**Exercise**:
Every record needs to be repeated exactly; its pictures do not.

**Task inputs**:
<<<<

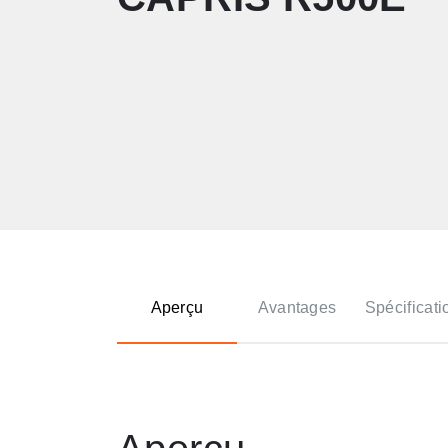
Aperçu
Avantages
Spécificati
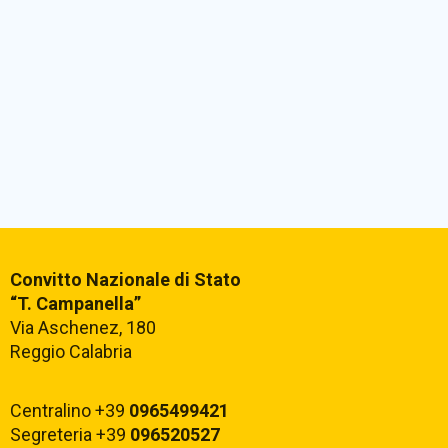
Convitto Nazionale di Stato
“T. Campanella”
Via Aschenez, 180
Reggio Calabria
Centralino +39
0965499421
Segreteria +39
096520527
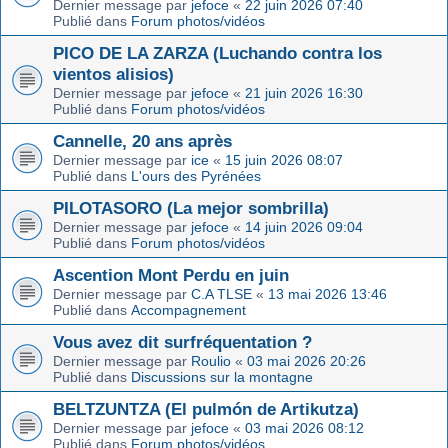
Dernier message par
jefoce
«
22 juin 2026 07:40
Publié dans
Forum photos/vidéos
PICO DE LA ZARZA (Luchando contra los
vientos alisios)
Dernier message par
jefoce
«
21 juin 2026 16:30
Publié dans
Forum photos/vidéos
Cannelle, 20 ans après
Dernier message par
ice
«
15 juin 2026 08:07
Publié dans
L'ours des Pyrénées
PILOTASORO (La mejor sombrilla)
Dernier message par
jefoce
«
14 juin 2026 09:04
Publié dans
Forum photos/vidéos
Ascention Mont Perdu en juin
Dernier message par
C.A TLSE
«
13 mai 2026 13:46
Publié dans
Accompagnement
Vous avez dit surfréquentation ?
Dernier message par
Roulio
«
03 mai 2026 20:26
Publié dans
Discussions sur la montagne
BELTZUNTZA (El pulmón de Artikutza)
Dernier message par
jefoce
«
03 mai 2026 08:12
Publié dans
Forum photos/vidéos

>>>>

**Exercise output**:
Aperçu
Avantages
Spécificati
Convitto Nazionale di Stato
“T. Campanella”
Via Aschenez, 180
Reggio Calabria
Centralino +39
0965499421
Segreteria +39
096520527
Dernier message par
jefoce
«
22 juin 2026 07:40
Publié dans
Forum photos/vidéos
PICO DE LA ZARZA (Luchando contra los
vientos alisios)
Dernier message par
jefoce
«
21 juin 2026 16:30
Publié dans
Forum photos/vidéos
Cannelle, 20 ans après
Dernier message par
ice
«
15 juin 2026 08:07
Publié dans
L'ours des Pyrénées
PILOTASORO (La mejor sombrilla)
Dernier message par
jefoce
«
14 juin 2026 09:04
Publié dans
Forum photos/vidéos
Ascention Mont Perdu en juin
Dernier message par
C.A TLSE
«
13 mai 2026 13:46
Publié dans
Accompagnement
Vous avez dit surfréquentation ?
Dernier message par
Roulio
«
03 mai 2026 20:26
Publié dans
Discussions sur la montagne
BELTZUNTZA (El pulmón de Artikutza)
Dernier message par
jefoce
«
03 mai 2026 08:12
Publié dans
Forum photos/vidéos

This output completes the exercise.